Если, однако, «Царь Эдип» потрясает современного человека не менее, чем античного грека, то причина этого значения греческой трагедии не в изображении противоречия между роком и человеческой волей, а в особенностях самой темы, на почве которой изображается это противоречие. Есть, очевидно, голос в нашей душе, который готов признать неотразимую волю рока в «Эдипе», в то время как в «Родоначальнице» или в других трагедиях рока мы считаем наши решения произвольными. Такой момент действительно имеется в истории самого царя Эдипа. Судьба его захватывает нас потому, что она могла бы стать нашей судьбой, потому что оракул снабдил нас до нашего рождения таким же проклятием, как и Эдипа. Всем нам, быть может, суждено направить наше первое сексуальное чувство на мать и первую ненависть и насильственное желание на отца; наши сновидения убеждают нас в этом. Царь Эдип, убивший своего отца Лая и женившийся на своей матери Иокасте, представляет собой лишь осуществление желания нашего детства. Но более счастливые, нежели он, мы сумели отщепить наше сексуальное чувство от матери и забыть свою ревность по отношению к отцу. Человек, осуществивший такое первобытное детское желание, вселяет в нас содрогание, мы отстраняемся от него со всей силой процесса вытеснения, которое претерпевают с самого детства эти желания в нашей душе. Освещая преступление Эдипа, поэт приводит нас к познанию нашего «я», в котором все еще шевелятся те же импульсы, хотя и в подавленном виде. То противопоставление, с которым покидает нас хор:
«…Посмотрите на Эдипа,
На того, кто был великим, кто ни зависти сограждан,
Ни судьбы уж не боялся, ибо мыслью он бесстрашной
Сокровеннейшие тайны сфинкса древнего постиг.

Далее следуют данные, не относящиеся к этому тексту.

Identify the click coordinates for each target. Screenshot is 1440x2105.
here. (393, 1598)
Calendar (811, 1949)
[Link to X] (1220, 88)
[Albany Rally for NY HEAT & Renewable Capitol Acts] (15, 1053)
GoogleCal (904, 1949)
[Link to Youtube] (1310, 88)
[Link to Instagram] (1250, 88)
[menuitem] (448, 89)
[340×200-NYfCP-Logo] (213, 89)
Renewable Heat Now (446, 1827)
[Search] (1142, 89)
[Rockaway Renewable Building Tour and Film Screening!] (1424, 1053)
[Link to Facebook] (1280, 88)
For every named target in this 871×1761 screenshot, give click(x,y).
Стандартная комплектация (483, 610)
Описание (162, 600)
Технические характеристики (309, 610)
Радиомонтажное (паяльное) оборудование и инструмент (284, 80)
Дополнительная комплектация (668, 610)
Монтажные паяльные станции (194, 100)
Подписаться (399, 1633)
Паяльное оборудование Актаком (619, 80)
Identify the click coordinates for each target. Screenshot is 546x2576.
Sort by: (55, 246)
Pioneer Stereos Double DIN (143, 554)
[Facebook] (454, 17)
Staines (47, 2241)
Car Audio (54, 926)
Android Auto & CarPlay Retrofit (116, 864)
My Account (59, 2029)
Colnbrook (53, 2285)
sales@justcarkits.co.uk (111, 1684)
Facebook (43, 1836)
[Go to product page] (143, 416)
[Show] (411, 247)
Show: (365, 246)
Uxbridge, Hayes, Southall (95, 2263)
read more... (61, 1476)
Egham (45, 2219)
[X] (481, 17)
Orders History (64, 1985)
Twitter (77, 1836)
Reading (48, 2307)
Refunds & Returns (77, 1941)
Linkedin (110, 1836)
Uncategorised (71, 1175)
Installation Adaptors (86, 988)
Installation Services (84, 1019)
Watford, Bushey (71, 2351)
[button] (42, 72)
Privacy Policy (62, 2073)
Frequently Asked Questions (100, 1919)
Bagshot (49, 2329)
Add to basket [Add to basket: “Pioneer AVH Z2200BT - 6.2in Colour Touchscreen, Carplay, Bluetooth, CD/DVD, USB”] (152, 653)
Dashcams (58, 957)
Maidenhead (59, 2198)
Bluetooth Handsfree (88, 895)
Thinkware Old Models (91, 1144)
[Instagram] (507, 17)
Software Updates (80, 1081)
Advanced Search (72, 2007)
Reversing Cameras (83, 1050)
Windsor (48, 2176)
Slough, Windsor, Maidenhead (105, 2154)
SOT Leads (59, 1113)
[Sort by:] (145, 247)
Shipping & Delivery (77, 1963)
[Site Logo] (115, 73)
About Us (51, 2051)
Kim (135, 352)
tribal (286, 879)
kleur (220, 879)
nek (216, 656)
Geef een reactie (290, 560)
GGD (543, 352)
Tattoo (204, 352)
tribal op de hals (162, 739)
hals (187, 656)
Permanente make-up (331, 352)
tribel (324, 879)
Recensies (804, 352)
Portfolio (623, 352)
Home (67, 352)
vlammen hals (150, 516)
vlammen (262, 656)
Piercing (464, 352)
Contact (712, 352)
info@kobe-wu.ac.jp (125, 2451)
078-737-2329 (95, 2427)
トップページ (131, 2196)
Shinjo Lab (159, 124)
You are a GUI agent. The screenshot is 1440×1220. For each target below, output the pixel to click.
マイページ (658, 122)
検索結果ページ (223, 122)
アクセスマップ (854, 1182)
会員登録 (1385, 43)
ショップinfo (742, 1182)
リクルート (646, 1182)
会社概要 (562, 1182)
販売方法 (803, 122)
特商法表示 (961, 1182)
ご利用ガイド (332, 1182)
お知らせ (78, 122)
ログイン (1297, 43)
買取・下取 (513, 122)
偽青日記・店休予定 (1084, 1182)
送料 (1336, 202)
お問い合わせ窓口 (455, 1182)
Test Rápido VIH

Посмотрите, как низвергнут он судьбой» —
это напоминание касается нас самих и нашей гордости, нас, ставших со времени детства столь мудрыми и сильными в нашей оценке. Как Эдип, мы живем, не сознавая противоморальных желаний, навязанных нам природой; сознав их, мы все отвратили бы взгляд наш от эпизодов нашего детства.
Ни одно открытие психоаналитического исследования не вызывало столько ожесточенных нападок, столько бешеного сопротивления и – столько забавных недоразумений со стороны критики, сколько это указание на детские, оставшиеся бессознательными инцестуозные наклонности. В последнее время появилась даже попытка считать этот инцест, вопреки всему опыту, лишь символическим. Содержательное толкование мифа об Эдипе дает Ференци (в Imago, I, 1912), основываясь на одном письме Шопенгауэра. – Затронутый впервые в «Толковании сновидений» «Эдипов комплекс» получил при дальнейшем изучении огромнейшее значение для понимания истории человечества и развития религии и нравственности. См. «Тотем и табу». (Русск. перев. Психолог. и психоаналит. библиотека. Вып. VI; Москва, Госиздат).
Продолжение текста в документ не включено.